#### [EXERCISE GOAL]
Some lines below hold "HeadHunter". Pick them out and copy them.
━━━━━━━━━━━━━━━━━━━━━━━━━━━━━━
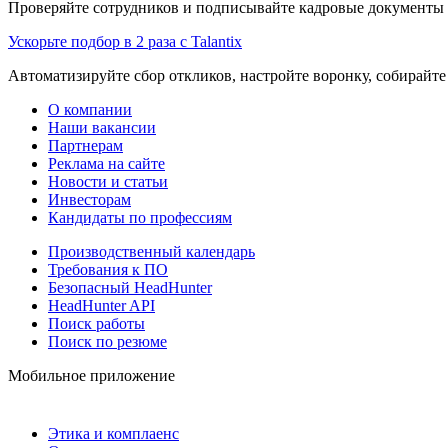
Проверяйте сотрудников и подписывайте кадровые документы 
Ускорьте подбор в 2 раза с Talantix
Автоматизируйте сбор откликов, настройте воронку, собирайте
О компании
Наши вакансии
Партнерам
Реклама на сайте
Новости и статьи
Инвесторам
Кандидаты по профессиям
Производственный календарь
Требования к ПО
Безопасный HeadHunter
HeadHunter API
Поиск работы
Поиск по резюме
Мобильное приложение
Этика и комплаенс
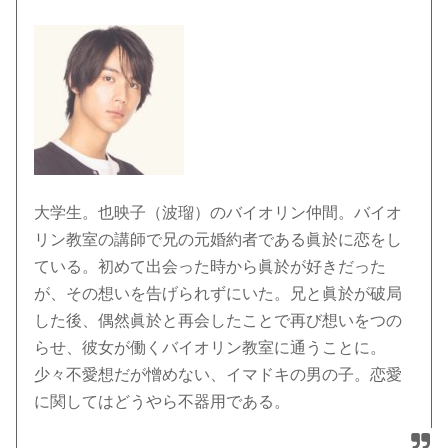
大学生。也映子（波瑠）のバイオリン仲間。バイオ
リン教室の講師で兄の元婚約者である眞於に恋をし
ている。初めて出会った時から眞於が好きだった
が、その想いを告げられずにいた。兄と眞於が破局
した後、偶然眞於と再会したことで再び想いをつの
らせ、彼女が働くバイオリン教室に通うことに。
少々不愛想だが憎めない、イマドキの男の子。恋愛
に関してはどうやら不器用である。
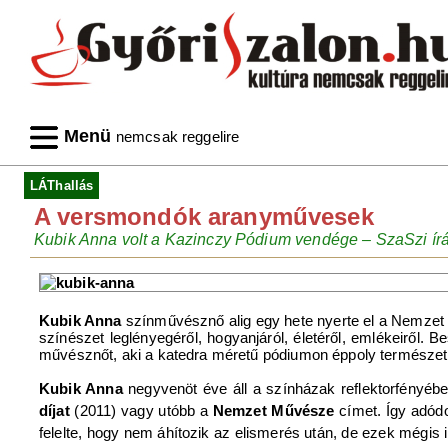
Menü
nemcsak reggelire
LÁThallás
A versmondók aranyművesek
Kubik Anna volt a Kazinczy Pódium vendége – SzaSzi ír
Kubik Anna
színművésznő alig egy hete nyerte el a Nemze
színészet leglényegéről, hogyanjáról, életéről, emlékeiről. B
művésznőt, aki a katedra méretű pódiumon éppoly természet
Kubik Anna
negyvenöt éve áll a színházak reflektorfényéb
díjat
(2011) vagy utóbb a
Nemzet Művésze
címet. Így adódo
felelte, hogy nem áhítozik az elismerés után, de ezek mégis in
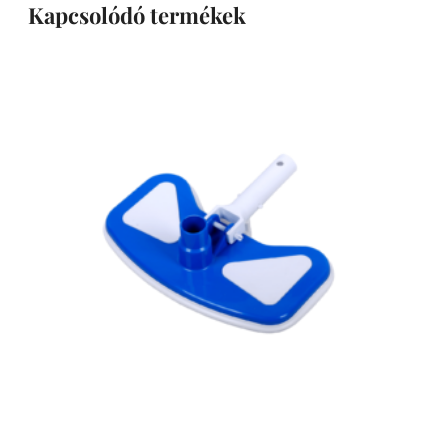
Kapcsolódó termékek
━━━━━━━━━━━━━━━━━━━━━━━━━━━━━━
#### [EXERCISE OUTPUT]
Безопасный HeadHunter
HeadHunter API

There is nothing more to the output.